Mozilla is Making an Open Source Voice Dataset and Here's Why You Should 'Donate' Yours

Last year, Mozilla started a grand project with a noble aim — to make an open-source, publicly available dataset that can be used by any speech-recognition software.

In a world where technology giants like Google, Apple, and Amazon are each trying scrambling to create their own ecosystems with their own, private, machine-learning datasets, the Mozilla Foundation has a novel idea up its sleeve.

They are trying to crowdsource the whole process!

Mozilla Common Voice

To create or recognize speech, an extremely large data set is required which isn’t exactly feasible for small, independent developers. And the companies that do have prowess in this field don’t exactly have your best interests at hearts and are more focused on their own profits.

Why You Should Contribute

Late into 2017, Mozilla showed why this project matters by releasing the second biggest publicly available voice dataset! A collection of 400,000 recordings from 20,000 people, it resulted in about 500 hours of speech that can be downloaded by anyone. They have even developed an open source Speech-To-Text engine called DeepSpeech, using a model trained by machine learning techniques, based on Baidu’s Deep Speech research paper, and Google’s TensorFlow platform.

This is why it is really important to make sure that Mozilla’s project succeeds.

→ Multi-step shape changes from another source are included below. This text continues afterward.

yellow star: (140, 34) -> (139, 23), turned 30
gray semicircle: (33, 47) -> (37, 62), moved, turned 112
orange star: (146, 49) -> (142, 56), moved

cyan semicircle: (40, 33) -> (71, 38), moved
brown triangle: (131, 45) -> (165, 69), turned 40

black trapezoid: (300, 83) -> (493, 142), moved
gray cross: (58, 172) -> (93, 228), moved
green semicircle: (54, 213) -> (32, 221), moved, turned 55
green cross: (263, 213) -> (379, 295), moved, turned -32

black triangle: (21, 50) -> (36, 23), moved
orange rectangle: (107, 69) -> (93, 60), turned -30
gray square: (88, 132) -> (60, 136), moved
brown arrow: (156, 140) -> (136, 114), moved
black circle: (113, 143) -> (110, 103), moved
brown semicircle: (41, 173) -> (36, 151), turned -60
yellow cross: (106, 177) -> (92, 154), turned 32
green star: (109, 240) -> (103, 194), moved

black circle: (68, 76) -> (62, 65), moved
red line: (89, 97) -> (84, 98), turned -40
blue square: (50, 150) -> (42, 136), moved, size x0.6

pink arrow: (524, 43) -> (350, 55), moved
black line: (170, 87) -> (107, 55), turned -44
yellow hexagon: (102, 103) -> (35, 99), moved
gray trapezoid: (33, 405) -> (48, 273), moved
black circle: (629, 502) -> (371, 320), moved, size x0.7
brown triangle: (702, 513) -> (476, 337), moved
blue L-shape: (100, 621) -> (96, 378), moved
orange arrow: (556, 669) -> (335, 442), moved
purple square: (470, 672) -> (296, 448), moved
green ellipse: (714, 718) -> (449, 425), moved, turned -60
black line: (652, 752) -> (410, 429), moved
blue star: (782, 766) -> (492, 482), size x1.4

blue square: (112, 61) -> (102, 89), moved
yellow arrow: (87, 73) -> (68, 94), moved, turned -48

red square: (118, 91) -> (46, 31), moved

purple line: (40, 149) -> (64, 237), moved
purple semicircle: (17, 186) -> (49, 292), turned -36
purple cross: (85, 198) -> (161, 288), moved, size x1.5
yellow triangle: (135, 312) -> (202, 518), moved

Not only does it open doors for small startups but it also encourages competition and levels the playing field just a little bit more.

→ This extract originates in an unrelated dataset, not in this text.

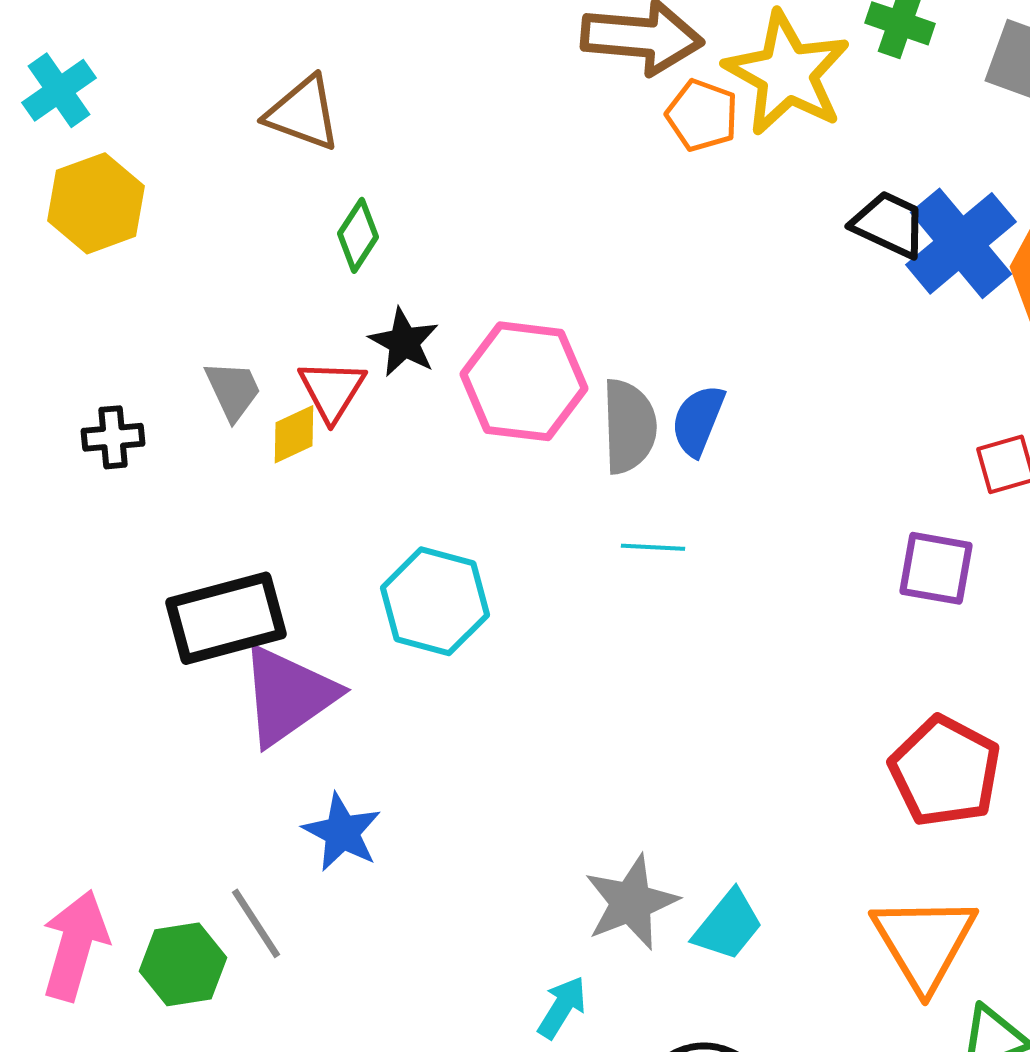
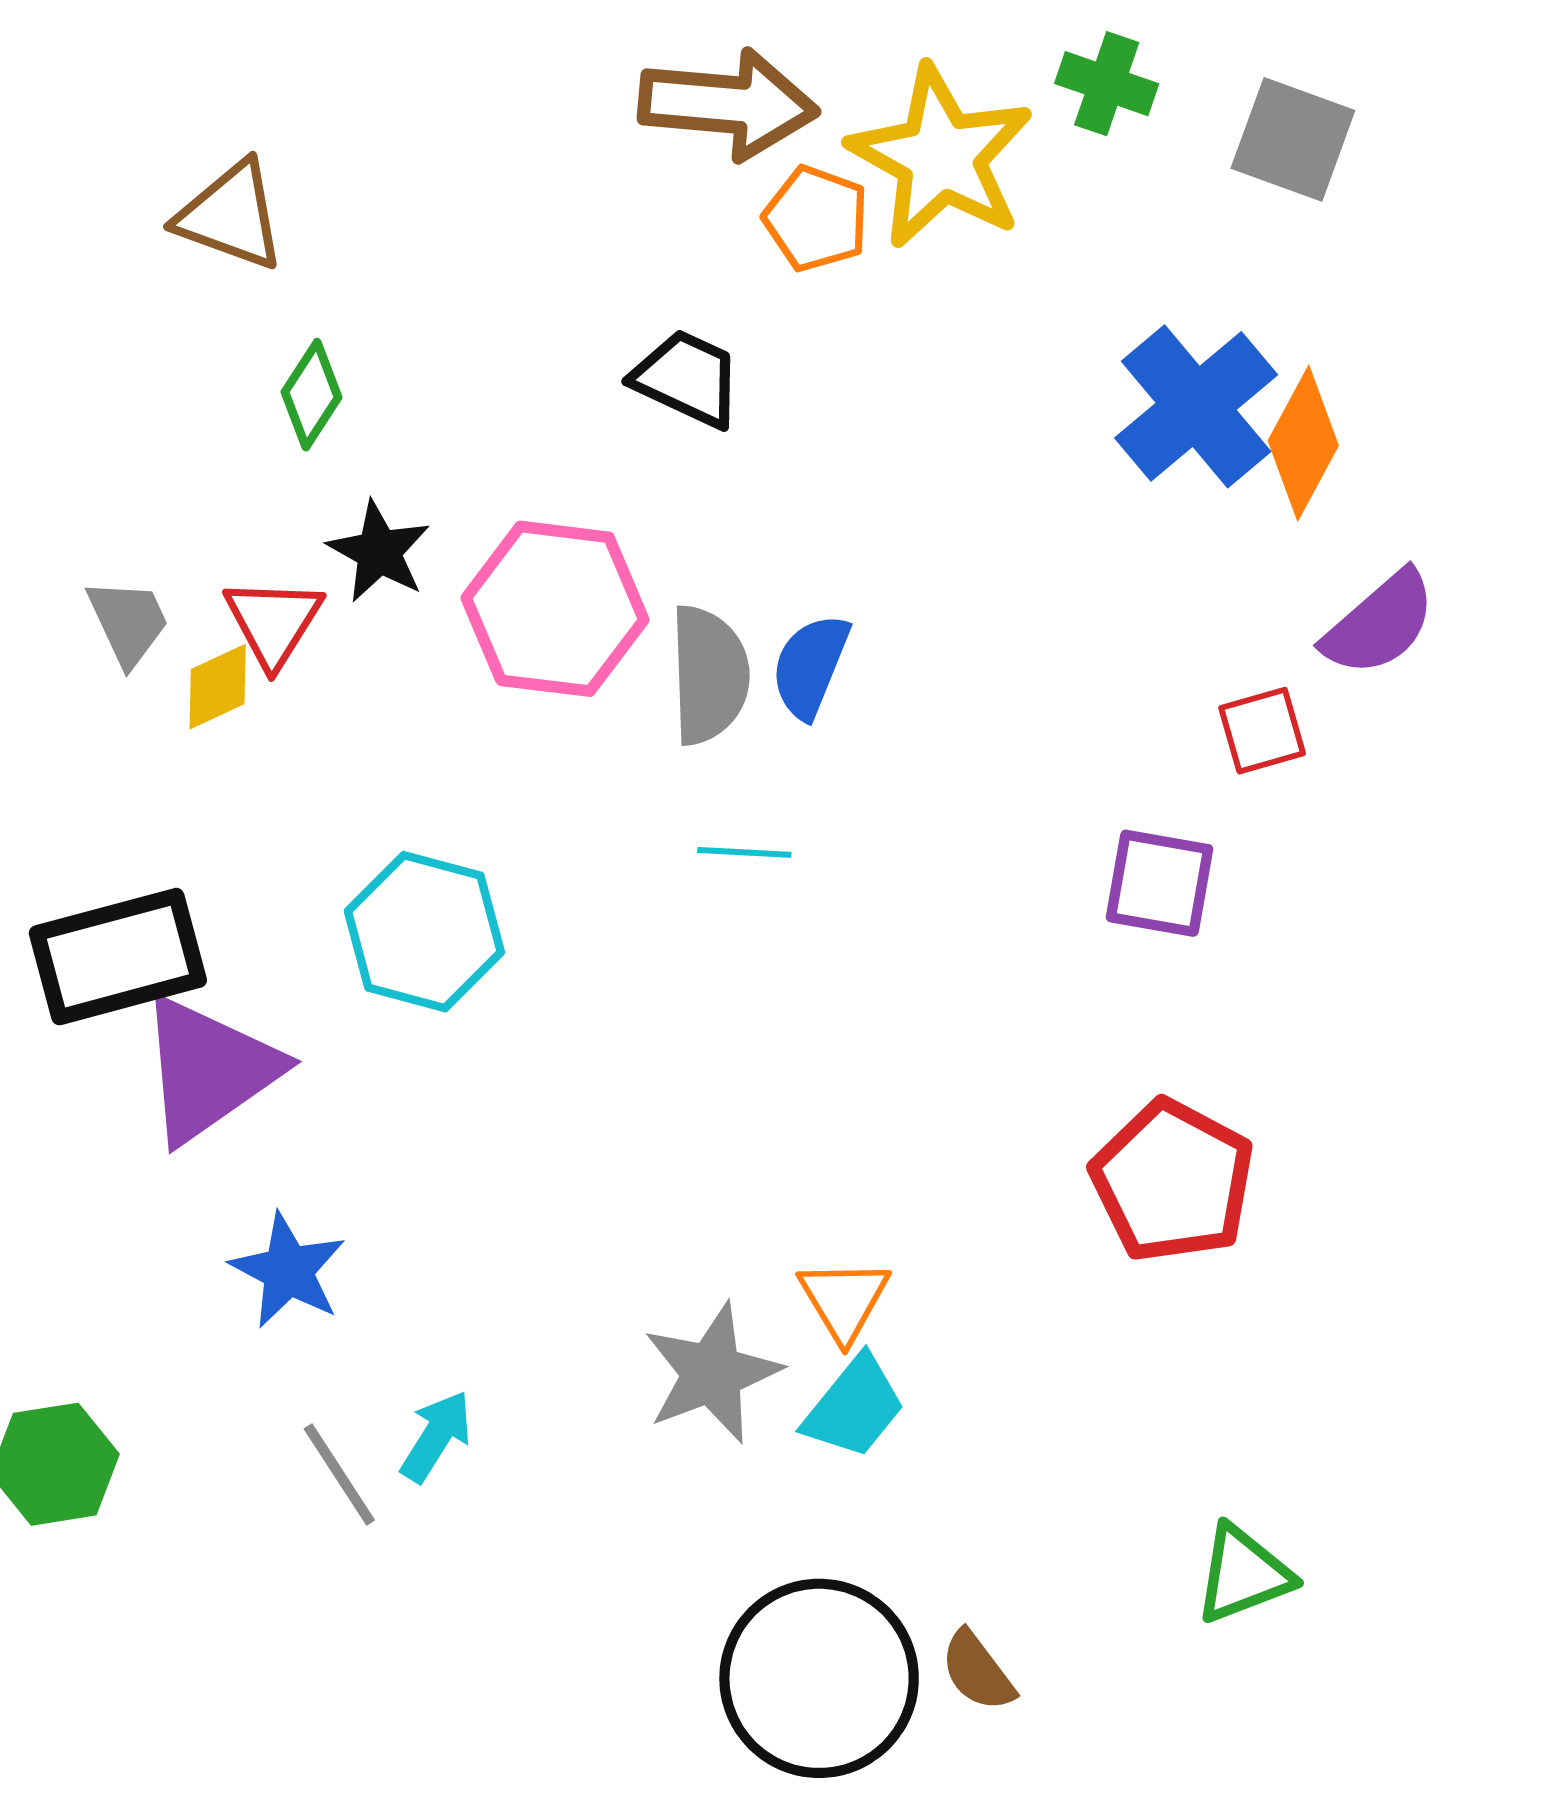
black trapezoid: (889, 224) -> (687, 379), moved
gray line: (256, 923) -> (339, 1474), moved
orange triangle: (924, 942) -> (844, 1300), moved, size x0.6
cyan arrow: (562, 1007) -> (436, 1436), moved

Moreover, it is also important for us to contribute as Pakistanis. Although the project isn’t available for Urdu language (it just expanded to include French, German and Welsh), one problem I have come across in almost every voice-based assistant is the trouble it has in understanding English spoken with a Pakistani accent. Today, this problem may not be as annoying as it was a few years ago, thanks to the lightning pace at which speech recognition has been improved, but it is still important to address it.

speech-recognition lightning pace

Being a free and amazing resource, a lot of developers are going to use this dataset in their own systems. Pakistanis need to take part in this project to give their voice (literally) as it is the only way to make speech systems more inclusive and better configured to be used by the people of this country.